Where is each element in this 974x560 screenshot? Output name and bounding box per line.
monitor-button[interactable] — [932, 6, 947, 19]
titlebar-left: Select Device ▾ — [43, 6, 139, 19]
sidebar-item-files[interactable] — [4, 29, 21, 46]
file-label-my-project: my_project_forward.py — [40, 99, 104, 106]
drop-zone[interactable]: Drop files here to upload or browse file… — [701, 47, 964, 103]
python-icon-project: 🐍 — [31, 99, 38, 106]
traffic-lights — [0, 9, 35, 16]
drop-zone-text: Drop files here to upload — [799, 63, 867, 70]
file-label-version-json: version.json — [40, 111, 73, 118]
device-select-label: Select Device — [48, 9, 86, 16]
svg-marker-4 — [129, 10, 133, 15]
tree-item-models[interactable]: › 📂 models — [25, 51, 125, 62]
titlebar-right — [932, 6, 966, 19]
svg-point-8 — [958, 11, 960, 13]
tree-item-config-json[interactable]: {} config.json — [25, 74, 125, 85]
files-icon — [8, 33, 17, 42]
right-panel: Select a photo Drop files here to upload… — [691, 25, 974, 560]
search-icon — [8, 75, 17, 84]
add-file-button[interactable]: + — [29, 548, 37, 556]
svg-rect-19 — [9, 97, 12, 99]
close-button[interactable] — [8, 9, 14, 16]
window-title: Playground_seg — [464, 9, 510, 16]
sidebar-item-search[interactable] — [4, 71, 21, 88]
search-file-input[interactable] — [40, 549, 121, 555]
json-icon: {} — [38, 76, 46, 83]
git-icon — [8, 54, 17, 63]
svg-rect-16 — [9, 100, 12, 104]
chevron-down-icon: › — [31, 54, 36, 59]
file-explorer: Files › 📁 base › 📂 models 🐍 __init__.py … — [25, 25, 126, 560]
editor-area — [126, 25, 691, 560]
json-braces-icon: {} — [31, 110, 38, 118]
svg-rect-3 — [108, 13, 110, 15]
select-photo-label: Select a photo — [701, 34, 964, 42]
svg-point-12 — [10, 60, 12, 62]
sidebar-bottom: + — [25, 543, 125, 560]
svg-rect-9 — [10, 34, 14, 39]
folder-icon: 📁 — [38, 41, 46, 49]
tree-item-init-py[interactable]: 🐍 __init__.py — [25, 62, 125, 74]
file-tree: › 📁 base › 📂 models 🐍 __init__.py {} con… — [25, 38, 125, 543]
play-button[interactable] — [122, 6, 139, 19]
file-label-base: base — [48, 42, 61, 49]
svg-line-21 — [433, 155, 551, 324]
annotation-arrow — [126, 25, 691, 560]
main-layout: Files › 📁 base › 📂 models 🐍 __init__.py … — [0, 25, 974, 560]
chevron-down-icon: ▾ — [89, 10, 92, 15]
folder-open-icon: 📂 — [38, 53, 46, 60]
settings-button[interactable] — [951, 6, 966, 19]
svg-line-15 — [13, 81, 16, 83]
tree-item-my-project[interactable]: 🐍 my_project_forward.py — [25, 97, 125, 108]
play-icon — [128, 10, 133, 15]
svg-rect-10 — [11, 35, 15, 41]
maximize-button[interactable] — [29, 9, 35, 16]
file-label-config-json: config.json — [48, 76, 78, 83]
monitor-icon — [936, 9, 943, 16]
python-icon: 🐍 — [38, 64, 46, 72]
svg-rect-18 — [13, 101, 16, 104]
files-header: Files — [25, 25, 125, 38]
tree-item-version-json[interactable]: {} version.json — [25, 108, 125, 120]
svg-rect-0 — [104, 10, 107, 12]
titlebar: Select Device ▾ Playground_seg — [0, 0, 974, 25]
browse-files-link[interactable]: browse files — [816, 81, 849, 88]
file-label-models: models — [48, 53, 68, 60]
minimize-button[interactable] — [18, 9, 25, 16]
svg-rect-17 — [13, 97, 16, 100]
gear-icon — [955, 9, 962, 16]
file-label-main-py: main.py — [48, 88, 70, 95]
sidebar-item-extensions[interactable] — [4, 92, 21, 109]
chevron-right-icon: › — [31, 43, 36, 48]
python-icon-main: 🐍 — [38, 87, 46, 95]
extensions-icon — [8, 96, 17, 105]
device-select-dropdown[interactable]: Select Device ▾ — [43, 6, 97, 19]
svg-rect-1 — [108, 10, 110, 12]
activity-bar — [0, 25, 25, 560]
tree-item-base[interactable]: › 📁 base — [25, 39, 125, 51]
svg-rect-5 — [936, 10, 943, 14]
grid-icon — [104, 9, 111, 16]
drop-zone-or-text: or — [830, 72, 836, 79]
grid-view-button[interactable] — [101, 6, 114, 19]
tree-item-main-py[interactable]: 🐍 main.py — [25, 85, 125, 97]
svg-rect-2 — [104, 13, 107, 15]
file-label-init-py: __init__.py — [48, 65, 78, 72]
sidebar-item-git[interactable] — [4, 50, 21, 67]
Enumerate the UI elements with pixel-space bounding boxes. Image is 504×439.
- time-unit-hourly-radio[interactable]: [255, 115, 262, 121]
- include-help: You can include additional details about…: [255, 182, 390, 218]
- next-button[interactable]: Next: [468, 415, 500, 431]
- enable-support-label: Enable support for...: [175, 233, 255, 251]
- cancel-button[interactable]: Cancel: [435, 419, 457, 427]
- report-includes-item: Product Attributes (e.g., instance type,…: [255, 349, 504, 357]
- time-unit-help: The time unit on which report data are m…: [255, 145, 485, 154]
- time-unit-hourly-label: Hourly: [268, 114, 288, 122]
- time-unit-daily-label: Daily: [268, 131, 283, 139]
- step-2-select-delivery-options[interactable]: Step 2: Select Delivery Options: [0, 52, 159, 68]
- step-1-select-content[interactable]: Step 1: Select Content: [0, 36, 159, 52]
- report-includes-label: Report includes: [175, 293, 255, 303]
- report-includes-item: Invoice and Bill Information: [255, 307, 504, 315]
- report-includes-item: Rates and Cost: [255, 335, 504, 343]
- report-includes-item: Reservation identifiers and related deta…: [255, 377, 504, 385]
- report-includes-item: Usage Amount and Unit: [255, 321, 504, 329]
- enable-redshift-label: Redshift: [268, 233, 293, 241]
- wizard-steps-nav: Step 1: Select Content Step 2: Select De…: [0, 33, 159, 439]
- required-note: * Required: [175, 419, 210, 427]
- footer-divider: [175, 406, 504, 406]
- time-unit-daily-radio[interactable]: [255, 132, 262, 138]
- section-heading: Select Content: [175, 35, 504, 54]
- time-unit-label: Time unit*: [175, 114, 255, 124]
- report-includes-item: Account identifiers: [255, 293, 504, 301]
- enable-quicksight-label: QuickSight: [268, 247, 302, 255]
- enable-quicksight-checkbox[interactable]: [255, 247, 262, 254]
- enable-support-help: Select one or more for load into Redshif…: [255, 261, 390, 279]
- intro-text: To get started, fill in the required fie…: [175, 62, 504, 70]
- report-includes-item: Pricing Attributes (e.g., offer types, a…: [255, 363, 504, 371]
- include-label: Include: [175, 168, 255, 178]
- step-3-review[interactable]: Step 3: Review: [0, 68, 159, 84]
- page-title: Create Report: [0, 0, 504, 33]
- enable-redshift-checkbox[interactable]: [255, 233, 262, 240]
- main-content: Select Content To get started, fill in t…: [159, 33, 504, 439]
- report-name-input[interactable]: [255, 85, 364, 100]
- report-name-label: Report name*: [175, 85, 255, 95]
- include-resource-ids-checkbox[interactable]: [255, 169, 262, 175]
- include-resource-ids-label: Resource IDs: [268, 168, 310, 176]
------------------------------------------------------------------------
■ EXERCISE GOAL:
When a line of the entries above contains the word "version", include it in a tally, then give that tally alone.

■ REPLY:
2